I host my own Lemmy and Mastodon instances. It’s hard to say what I actually pay because I use the server for a lot of things but I guess the monthly price per user is about 1$ or less. The bigger instances are of course more expensive. That is why it is important to spread out communities across instances.
It’s only a matter of time until there will be a CVE found in the official Mastodon software which will leave a vast majority of instances vulnerable.
PoC or shut your fucking face.
The cool thing about software is that it can be updated, so if someone finds a vulnerability and follows the proper CVE disclosure process, instance admins can just update immediately when it’s disclosed.
I guess it’s a little trickier because open source software can’t really say “fix a vulnerability that hasn’t been disclosed yet” in a commit message without disclosing the bug, and instances can’t just be silently updated before disclosure, but I’m sure there are other ways to handle CVEs that don’t rely on information obfuscation.
The article is basically a straw man. It sets up this assumption that Mastodon is doomed unless it can grow to Twitter scale and have celebrities on it, and so on. However, this supposition is completely baseless.

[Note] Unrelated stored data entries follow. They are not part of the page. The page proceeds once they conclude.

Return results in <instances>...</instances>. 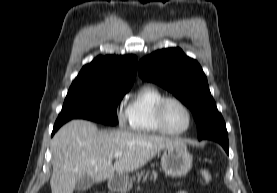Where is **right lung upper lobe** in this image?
<instances>
[{
	"label": "right lung upper lobe",
	"mask_w": 277,
	"mask_h": 193,
	"mask_svg": "<svg viewBox=\"0 0 277 193\" xmlns=\"http://www.w3.org/2000/svg\"><path fill=\"white\" fill-rule=\"evenodd\" d=\"M136 71L137 58L134 55L98 56L82 68L70 89L128 91Z\"/></svg>",
	"instance_id": "1"
}]
</instances>
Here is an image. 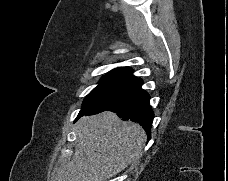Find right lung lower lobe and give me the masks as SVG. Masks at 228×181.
Listing matches in <instances>:
<instances>
[{"mask_svg":"<svg viewBox=\"0 0 228 181\" xmlns=\"http://www.w3.org/2000/svg\"><path fill=\"white\" fill-rule=\"evenodd\" d=\"M141 86L142 80L136 78L115 98L101 106L80 112L77 119L84 115L112 111L123 120L138 122L145 129L149 140L154 113L149 104L150 96Z\"/></svg>","mask_w":228,"mask_h":181,"instance_id":"98d812e1","label":"right lung lower lobe"}]
</instances>
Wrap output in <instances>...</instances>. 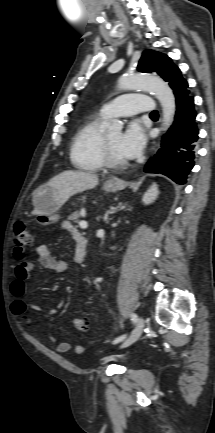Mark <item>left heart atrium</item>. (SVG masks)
<instances>
[{
    "label": "left heart atrium",
    "instance_id": "39dd6f15",
    "mask_svg": "<svg viewBox=\"0 0 215 433\" xmlns=\"http://www.w3.org/2000/svg\"><path fill=\"white\" fill-rule=\"evenodd\" d=\"M145 141L146 136L141 125L131 122L120 136L118 151L124 158H134L141 153Z\"/></svg>",
    "mask_w": 215,
    "mask_h": 433
}]
</instances>
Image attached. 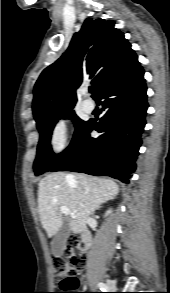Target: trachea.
Returning <instances> with one entry per match:
<instances>
[{
  "mask_svg": "<svg viewBox=\"0 0 170 293\" xmlns=\"http://www.w3.org/2000/svg\"><path fill=\"white\" fill-rule=\"evenodd\" d=\"M92 91H93V88H89V92L92 93Z\"/></svg>",
  "mask_w": 170,
  "mask_h": 293,
  "instance_id": "obj_1",
  "label": "trachea"
}]
</instances>
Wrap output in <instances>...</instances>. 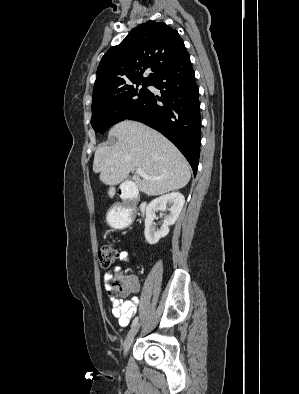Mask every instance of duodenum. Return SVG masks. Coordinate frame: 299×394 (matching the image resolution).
<instances>
[{
  "instance_id": "410a0bca",
  "label": "duodenum",
  "mask_w": 299,
  "mask_h": 394,
  "mask_svg": "<svg viewBox=\"0 0 299 394\" xmlns=\"http://www.w3.org/2000/svg\"><path fill=\"white\" fill-rule=\"evenodd\" d=\"M120 196L123 199V204H122V211L120 213V219L122 221H129L133 219V210H134V204L137 201V196L135 193L132 191L130 187H122L120 190ZM146 208V203L142 202L139 205V211H144Z\"/></svg>"
}]
</instances>
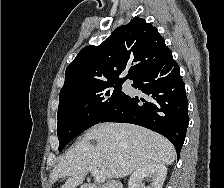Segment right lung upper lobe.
<instances>
[{
    "label": "right lung upper lobe",
    "instance_id": "1",
    "mask_svg": "<svg viewBox=\"0 0 224 188\" xmlns=\"http://www.w3.org/2000/svg\"><path fill=\"white\" fill-rule=\"evenodd\" d=\"M171 54L157 28L136 17L122 25L99 46L83 48L68 65L60 92L132 80ZM129 70L124 78L119 75Z\"/></svg>",
    "mask_w": 224,
    "mask_h": 188
}]
</instances>
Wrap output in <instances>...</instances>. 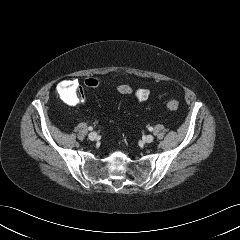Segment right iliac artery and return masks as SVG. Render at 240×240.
<instances>
[{"mask_svg":"<svg viewBox=\"0 0 240 240\" xmlns=\"http://www.w3.org/2000/svg\"><path fill=\"white\" fill-rule=\"evenodd\" d=\"M88 130H89V131H92V130H93V127H92V126H89V127H88Z\"/></svg>","mask_w":240,"mask_h":240,"instance_id":"obj_1","label":"right iliac artery"}]
</instances>
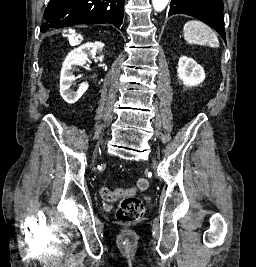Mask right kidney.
<instances>
[{
  "label": "right kidney",
  "mask_w": 256,
  "mask_h": 267,
  "mask_svg": "<svg viewBox=\"0 0 256 267\" xmlns=\"http://www.w3.org/2000/svg\"><path fill=\"white\" fill-rule=\"evenodd\" d=\"M104 44L102 42H87V44H82L79 48H74L66 56V60L63 62L61 76H60V94L67 102V104H75L78 102L79 98L85 94L86 90L89 88V84L84 82L78 88L77 92L70 90L75 76H73V68L75 66H84L88 62L89 58H95L97 54H102Z\"/></svg>",
  "instance_id": "right-kidney-1"
}]
</instances>
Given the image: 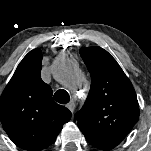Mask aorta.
I'll return each mask as SVG.
<instances>
[{"label": "aorta", "mask_w": 151, "mask_h": 151, "mask_svg": "<svg viewBox=\"0 0 151 151\" xmlns=\"http://www.w3.org/2000/svg\"><path fill=\"white\" fill-rule=\"evenodd\" d=\"M54 74H65V75H74L75 68L74 65L68 61H61L57 63L53 70Z\"/></svg>", "instance_id": "762f6f07"}]
</instances>
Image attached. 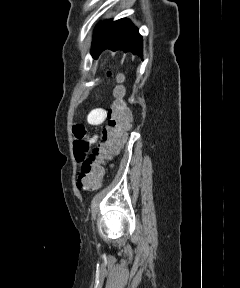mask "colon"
Wrapping results in <instances>:
<instances>
[{
	"instance_id": "obj_1",
	"label": "colon",
	"mask_w": 240,
	"mask_h": 288,
	"mask_svg": "<svg viewBox=\"0 0 240 288\" xmlns=\"http://www.w3.org/2000/svg\"><path fill=\"white\" fill-rule=\"evenodd\" d=\"M118 95H120V91H118ZM107 120L108 127L103 131L102 143L81 164V173L77 180V187L80 191L91 192L99 187L103 174V162L121 146L125 131L131 125V112L120 98L110 107Z\"/></svg>"
}]
</instances>
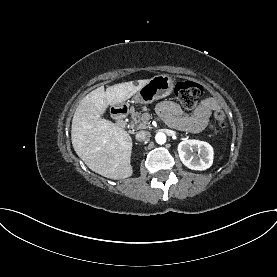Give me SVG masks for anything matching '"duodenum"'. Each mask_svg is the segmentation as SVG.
<instances>
[{
    "instance_id": "obj_1",
    "label": "duodenum",
    "mask_w": 277,
    "mask_h": 277,
    "mask_svg": "<svg viewBox=\"0 0 277 277\" xmlns=\"http://www.w3.org/2000/svg\"><path fill=\"white\" fill-rule=\"evenodd\" d=\"M128 109L125 106H119L112 109V115L116 120V124L120 128H124L126 125V118L128 116Z\"/></svg>"
}]
</instances>
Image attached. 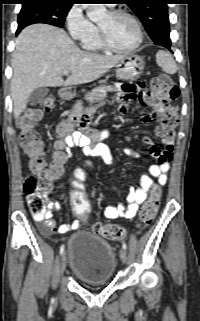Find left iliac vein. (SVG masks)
I'll return each mask as SVG.
<instances>
[{"instance_id":"1","label":"left iliac vein","mask_w":200,"mask_h":321,"mask_svg":"<svg viewBox=\"0 0 200 321\" xmlns=\"http://www.w3.org/2000/svg\"><path fill=\"white\" fill-rule=\"evenodd\" d=\"M120 258H121L123 263L127 262V252H126V250L124 248H122L120 250Z\"/></svg>"}]
</instances>
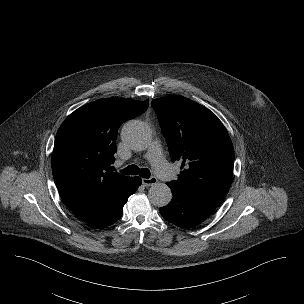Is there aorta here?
I'll list each match as a JSON object with an SVG mask.
<instances>
[{"label": "aorta", "mask_w": 304, "mask_h": 304, "mask_svg": "<svg viewBox=\"0 0 304 304\" xmlns=\"http://www.w3.org/2000/svg\"><path fill=\"white\" fill-rule=\"evenodd\" d=\"M121 136L129 148L143 150L150 142L151 131L143 122L130 121L123 127ZM148 198L153 205L163 207L171 202L172 192L165 183H156L150 187Z\"/></svg>", "instance_id": "aorta-1"}]
</instances>
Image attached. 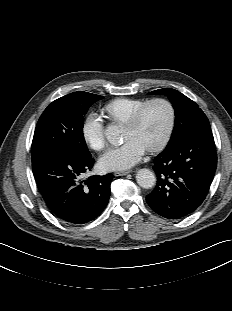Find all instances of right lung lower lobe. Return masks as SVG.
Returning a JSON list of instances; mask_svg holds the SVG:
<instances>
[{"label": "right lung lower lobe", "instance_id": "98d812e1", "mask_svg": "<svg viewBox=\"0 0 232 311\" xmlns=\"http://www.w3.org/2000/svg\"><path fill=\"white\" fill-rule=\"evenodd\" d=\"M94 160L70 153L47 151L32 157L33 174L38 189L54 215L72 224H83L97 218L110 197L112 174L80 175L90 170Z\"/></svg>", "mask_w": 232, "mask_h": 311}]
</instances>
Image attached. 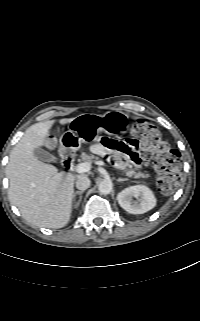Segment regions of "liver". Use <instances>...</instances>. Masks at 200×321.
I'll return each instance as SVG.
<instances>
[{
	"label": "liver",
	"mask_w": 200,
	"mask_h": 321,
	"mask_svg": "<svg viewBox=\"0 0 200 321\" xmlns=\"http://www.w3.org/2000/svg\"><path fill=\"white\" fill-rule=\"evenodd\" d=\"M74 118H64L60 124ZM54 120L30 126L12 149L6 167L8 196L29 223L47 228H62L71 218L74 181L71 173L58 172L34 156V150L48 143Z\"/></svg>",
	"instance_id": "obj_1"
}]
</instances>
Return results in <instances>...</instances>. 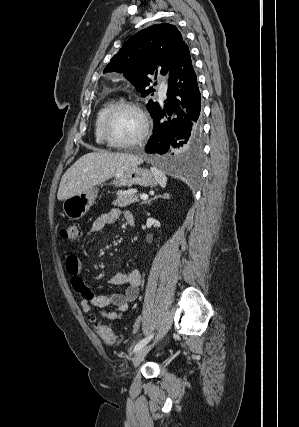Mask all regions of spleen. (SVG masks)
I'll return each mask as SVG.
<instances>
[{"instance_id":"1","label":"spleen","mask_w":299,"mask_h":427,"mask_svg":"<svg viewBox=\"0 0 299 427\" xmlns=\"http://www.w3.org/2000/svg\"><path fill=\"white\" fill-rule=\"evenodd\" d=\"M150 170L153 173V175L155 176V179L157 180L159 185L162 187H165L167 184V177L165 176L164 172H162L161 170H159L156 167H151Z\"/></svg>"}]
</instances>
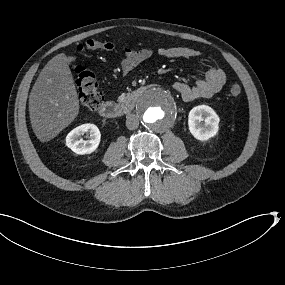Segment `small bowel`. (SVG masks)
I'll return each instance as SVG.
<instances>
[{"label":"small bowel","mask_w":285,"mask_h":285,"mask_svg":"<svg viewBox=\"0 0 285 285\" xmlns=\"http://www.w3.org/2000/svg\"><path fill=\"white\" fill-rule=\"evenodd\" d=\"M156 53L167 59H191L202 56V53L194 48L175 46L159 48ZM154 51L150 48L125 49L120 59V69L123 74H129L136 67L152 57ZM226 83V75L218 66L210 67L203 77L199 78L194 85L185 82H176L174 90L184 101L210 98L217 94Z\"/></svg>","instance_id":"1"}]
</instances>
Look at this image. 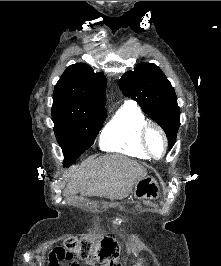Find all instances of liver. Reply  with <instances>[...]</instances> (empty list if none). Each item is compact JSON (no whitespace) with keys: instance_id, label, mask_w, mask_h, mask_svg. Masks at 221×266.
Listing matches in <instances>:
<instances>
[{"instance_id":"obj_1","label":"liver","mask_w":221,"mask_h":266,"mask_svg":"<svg viewBox=\"0 0 221 266\" xmlns=\"http://www.w3.org/2000/svg\"><path fill=\"white\" fill-rule=\"evenodd\" d=\"M145 169L136 161L122 155H105L93 159L81 168L72 167L65 193L123 199L142 177Z\"/></svg>"}]
</instances>
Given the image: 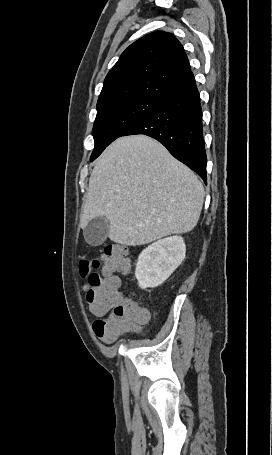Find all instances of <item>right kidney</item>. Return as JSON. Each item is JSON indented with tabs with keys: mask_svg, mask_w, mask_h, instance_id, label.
<instances>
[{
	"mask_svg": "<svg viewBox=\"0 0 272 455\" xmlns=\"http://www.w3.org/2000/svg\"><path fill=\"white\" fill-rule=\"evenodd\" d=\"M186 245L181 236H171L154 242L138 257L135 276L139 287L161 285L185 259Z\"/></svg>",
	"mask_w": 272,
	"mask_h": 455,
	"instance_id": "ca27d5eb",
	"label": "right kidney"
}]
</instances>
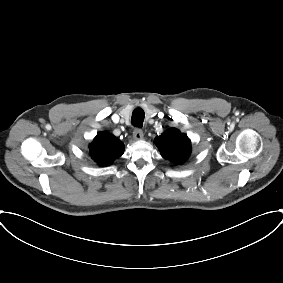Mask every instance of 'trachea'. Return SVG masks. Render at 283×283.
Masks as SVG:
<instances>
[{"label": "trachea", "instance_id": "3493384b", "mask_svg": "<svg viewBox=\"0 0 283 283\" xmlns=\"http://www.w3.org/2000/svg\"><path fill=\"white\" fill-rule=\"evenodd\" d=\"M144 121V111L140 108H136L131 117V124L133 126L141 128Z\"/></svg>", "mask_w": 283, "mask_h": 283}]
</instances>
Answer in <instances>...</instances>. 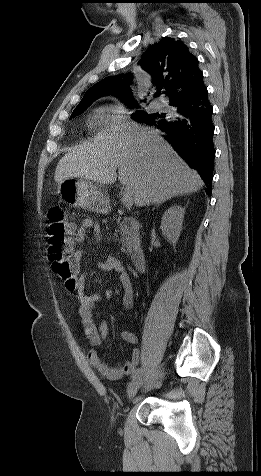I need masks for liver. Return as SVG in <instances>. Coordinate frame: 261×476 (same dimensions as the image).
I'll use <instances>...</instances> for the list:
<instances>
[{"label": "liver", "mask_w": 261, "mask_h": 476, "mask_svg": "<svg viewBox=\"0 0 261 476\" xmlns=\"http://www.w3.org/2000/svg\"><path fill=\"white\" fill-rule=\"evenodd\" d=\"M68 178L100 186L113 184L118 178L132 193L137 207L196 192L204 184L158 130L135 122L112 124L91 142L65 154L57 164L54 180L60 183Z\"/></svg>", "instance_id": "1"}]
</instances>
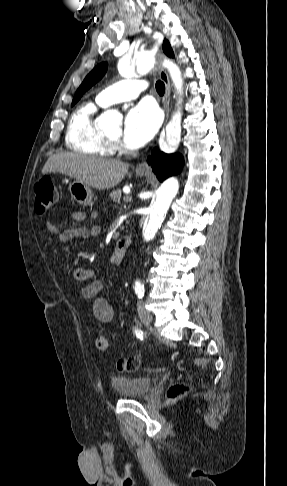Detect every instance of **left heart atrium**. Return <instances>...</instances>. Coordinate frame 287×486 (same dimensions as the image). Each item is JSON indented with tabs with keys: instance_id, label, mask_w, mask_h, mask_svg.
<instances>
[{
	"instance_id": "1",
	"label": "left heart atrium",
	"mask_w": 287,
	"mask_h": 486,
	"mask_svg": "<svg viewBox=\"0 0 287 486\" xmlns=\"http://www.w3.org/2000/svg\"><path fill=\"white\" fill-rule=\"evenodd\" d=\"M160 114L155 106L142 102L132 108L125 117L123 144L130 149L144 146L160 126Z\"/></svg>"
}]
</instances>
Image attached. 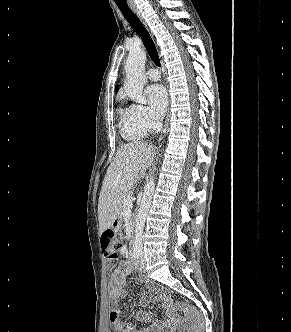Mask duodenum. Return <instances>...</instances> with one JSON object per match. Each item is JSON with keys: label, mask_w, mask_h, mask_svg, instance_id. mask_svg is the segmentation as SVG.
<instances>
[{"label": "duodenum", "mask_w": 291, "mask_h": 332, "mask_svg": "<svg viewBox=\"0 0 291 332\" xmlns=\"http://www.w3.org/2000/svg\"><path fill=\"white\" fill-rule=\"evenodd\" d=\"M133 226H134V223H133ZM133 254H134V251H133V247L131 246L129 249V255L132 257Z\"/></svg>", "instance_id": "obj_1"}]
</instances>
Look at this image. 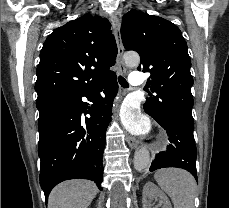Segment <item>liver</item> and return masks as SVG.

The only things Mastodon needs to thrive are having enough devs to maintain the platform, enough people to run instances, and enough users to generate content. All these things are already in place, and millions of people are using Mastodon today. It can exist in its current state indefinitely.
I think it’s important to recognize that open source has very different dynamics from commercial platforms. A company has to keep growing to make profit for the investors, and if it stops and loses funding then the platform goes away. This doesn’t apply to open source projects developed by volunteers who are doing it out of passion and personal interest.
Lots of projects like Linux are still very niche, this doesn’t make them doomed in any way.